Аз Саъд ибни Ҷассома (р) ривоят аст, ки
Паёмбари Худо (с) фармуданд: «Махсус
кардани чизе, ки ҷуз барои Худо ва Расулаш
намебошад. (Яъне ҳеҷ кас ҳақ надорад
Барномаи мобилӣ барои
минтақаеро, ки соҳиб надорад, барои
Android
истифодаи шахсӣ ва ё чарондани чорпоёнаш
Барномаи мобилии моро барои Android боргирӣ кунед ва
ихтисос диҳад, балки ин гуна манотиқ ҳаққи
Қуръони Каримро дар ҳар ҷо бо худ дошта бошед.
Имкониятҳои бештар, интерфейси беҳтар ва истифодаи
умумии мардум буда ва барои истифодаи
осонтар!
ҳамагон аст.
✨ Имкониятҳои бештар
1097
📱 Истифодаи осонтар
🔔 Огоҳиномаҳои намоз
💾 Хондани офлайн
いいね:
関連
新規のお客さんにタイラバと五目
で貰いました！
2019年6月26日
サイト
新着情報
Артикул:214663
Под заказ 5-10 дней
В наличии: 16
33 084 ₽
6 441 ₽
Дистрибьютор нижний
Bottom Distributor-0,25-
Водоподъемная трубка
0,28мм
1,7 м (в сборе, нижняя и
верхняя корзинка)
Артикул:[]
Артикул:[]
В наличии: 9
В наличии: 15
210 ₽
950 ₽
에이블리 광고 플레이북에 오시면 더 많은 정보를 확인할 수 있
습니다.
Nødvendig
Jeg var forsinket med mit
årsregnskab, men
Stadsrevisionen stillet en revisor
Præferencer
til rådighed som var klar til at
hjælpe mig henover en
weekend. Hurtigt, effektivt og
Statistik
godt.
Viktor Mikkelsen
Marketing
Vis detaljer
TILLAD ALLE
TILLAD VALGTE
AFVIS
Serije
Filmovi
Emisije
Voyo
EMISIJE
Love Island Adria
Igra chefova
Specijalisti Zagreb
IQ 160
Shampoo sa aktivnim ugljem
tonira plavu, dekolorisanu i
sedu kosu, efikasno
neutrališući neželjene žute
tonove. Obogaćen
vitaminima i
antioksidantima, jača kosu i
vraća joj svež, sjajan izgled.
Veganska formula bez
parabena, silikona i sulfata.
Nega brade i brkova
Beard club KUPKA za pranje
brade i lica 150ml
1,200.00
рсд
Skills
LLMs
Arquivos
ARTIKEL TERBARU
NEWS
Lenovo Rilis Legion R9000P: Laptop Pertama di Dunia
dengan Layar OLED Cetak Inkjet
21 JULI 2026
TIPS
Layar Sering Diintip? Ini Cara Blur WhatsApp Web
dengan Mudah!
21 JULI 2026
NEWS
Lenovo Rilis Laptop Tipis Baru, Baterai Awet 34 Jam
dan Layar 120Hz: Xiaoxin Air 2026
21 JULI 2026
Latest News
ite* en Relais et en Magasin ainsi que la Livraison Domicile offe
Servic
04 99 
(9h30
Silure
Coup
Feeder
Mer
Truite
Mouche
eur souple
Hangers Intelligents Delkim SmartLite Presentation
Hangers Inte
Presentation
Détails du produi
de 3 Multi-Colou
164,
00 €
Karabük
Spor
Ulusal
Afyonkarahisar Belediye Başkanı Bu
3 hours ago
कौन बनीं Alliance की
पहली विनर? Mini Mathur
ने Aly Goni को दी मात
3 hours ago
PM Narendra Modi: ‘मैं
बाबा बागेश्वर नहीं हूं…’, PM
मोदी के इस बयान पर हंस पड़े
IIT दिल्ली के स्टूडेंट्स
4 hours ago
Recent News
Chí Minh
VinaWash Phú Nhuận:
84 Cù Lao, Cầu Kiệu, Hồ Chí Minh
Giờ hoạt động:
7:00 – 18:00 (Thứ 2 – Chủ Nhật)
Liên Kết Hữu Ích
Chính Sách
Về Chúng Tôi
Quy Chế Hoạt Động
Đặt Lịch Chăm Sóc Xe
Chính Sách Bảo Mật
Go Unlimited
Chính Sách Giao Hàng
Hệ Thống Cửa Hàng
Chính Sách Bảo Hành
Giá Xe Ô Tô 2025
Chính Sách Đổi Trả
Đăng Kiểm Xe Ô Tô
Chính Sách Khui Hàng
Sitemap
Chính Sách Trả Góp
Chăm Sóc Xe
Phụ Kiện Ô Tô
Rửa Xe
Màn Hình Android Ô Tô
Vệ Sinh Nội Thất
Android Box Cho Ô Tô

______

Give again, exactly and with nothing added, the lines running from the one that contains "7:00 – 18:00 (Thứ 2 – Chủ Nhật)" to the last line of the material.

7:00 – 18:00 (Thứ 2 – Chủ Nhật)
Liên Kết Hữu Ích
Chính Sách
Về Chúng Tôi
Quy Chế Hoạt Động
Đặt Lịch Chăm Sóc Xe
Chính Sách Bảo Mật
Go Unlimited
Chính Sách Giao Hàng
Hệ Thống Cửa Hàng
Chính Sách Bảo Hành
Giá Xe Ô Tô 2025
Chính Sách Đổi Trả
Đăng Kiểm Xe Ô Tô
Chính Sách Khui Hàng
Sitemap
Chính Sách Trả Góp
Chăm Sóc Xe
Phụ Kiện Ô Tô
Rửa Xe
Màn Hình Android Ô Tô
Vệ Sinh Nội Thất
Android Box Cho Ô Tô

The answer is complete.